By JOHN T. WARD
Some 40 teens from Rumson and Fair Haven, and a pair of Rumson homeowners, are facing charges following a police raid on a house party Saturday night, Rumson police said Monday.
The raid followed a police officer’s discovery of an “extremely intoxicated” female juvenile in the area of Bellevue Avenue and Rumson Road at 9:54 p.m., said Chief Richard Tobias.
Further investigation led police to a house at 60 Bellevue, where underage consumption of alcohol was occurring, Tobias said.
The homeowners were present, and were charged with maintaining a nuisance, a disorderly person’s offense, and were scheduled to appear in municipal court on May 9, he said.
Tobias, and a press release he issued, did not identify the homeowners. But Mayor John Ekdahl confirmed that the couple identified in property records as owning the home, Adam and Roslyn Bryan, were charged.
With help from Fair Haven police, “approximately 40” juveniles were taken into custody and released to their parents, with possible charges pending, Tobias said.
Among those already charged is the teen who was alleged to have been drunk in the street. She faces a disorderly persons charge. Lieutenant Scott Paterson, who made the initial arrest, is determining which other juveniles to charge, Tobias said.
Ekdahl said the arrests come just as Fair Haven and Rumson are ramping up an anti-drug, anti-alcohol abuse alliance at Rumson-Fair Haven Regional High.
The program, in development for several months and called the Municipal Alliance to Prevent Alcohol and Drug Abuse, is scheduled to put a program officer in the school on a part-time basis to educate students and parents about the dangers of substance abuse.
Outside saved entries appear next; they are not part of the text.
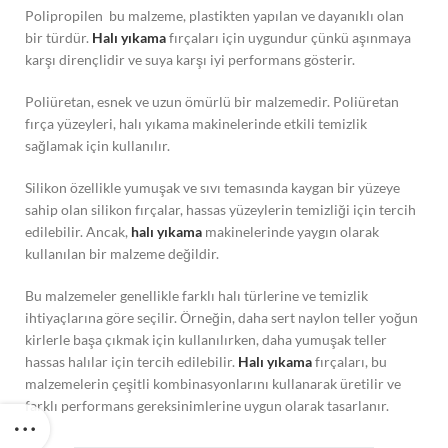
Polipropilen bu malzeme, plastikten yapılan ve dayanıklı olan
bir türdür.
Halı yıkama
fırçaları için uygundur çünkü aşınmaya
karşı dirençlidir ve suya karşı iyi performans gösterir.
Poliüretan, esnek ve uzun ömürlü bir malzemedir. Poliüretan
fırça yüzeyleri, halı yıkama makinelerinde etkili temizlik
sağlamak için kullanılır.
Silikon özellikle yumuşak ve sıvı temasında kaygan bir yüzeye
sahip olan silikon fırçalar, hassas yüzeylerin temizliği için tercih
edilebilir. Ancak,
halı yıkama
makinelerinde yaygın olarak
kullanılan bir malzeme değildir.
Bu malzemeler genellikle farklı halı türlerine ve temizlik
ihtiyaçlarına göre seçilir. Örneğin, daha sert naylon teller yoğun
kirlerle başa çıkmak için kullanılırken, daha yumuşak teller
hassas halılar için tercih edilebilir.
Halı yıkama
fırçaları, bu
malzemelerin çeşitli kombinasyonlarını kullanarak üretilir ve
farklı performans gereksinimlerine uygun olarak tasarlanır.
The program came about, Ekdahl said, after an anonymous survey of R-FH students found that more than 50 percent of all students had used illegal drugs or alcohol, and more than 90 percent of seniors had.
The results suggested that an in-school Drug Abuse Resistance Education (D.A.R.E.) program aimed at students as young as fifth-graders “is not having a great impact,” Ekdahl said.
Now, it’s time for the two towns to “crack down hard” on parents who allow kids to drink, Ekdahl said.
Such parties, said Tobias, “happen on occasion, and the town is reacting to that.”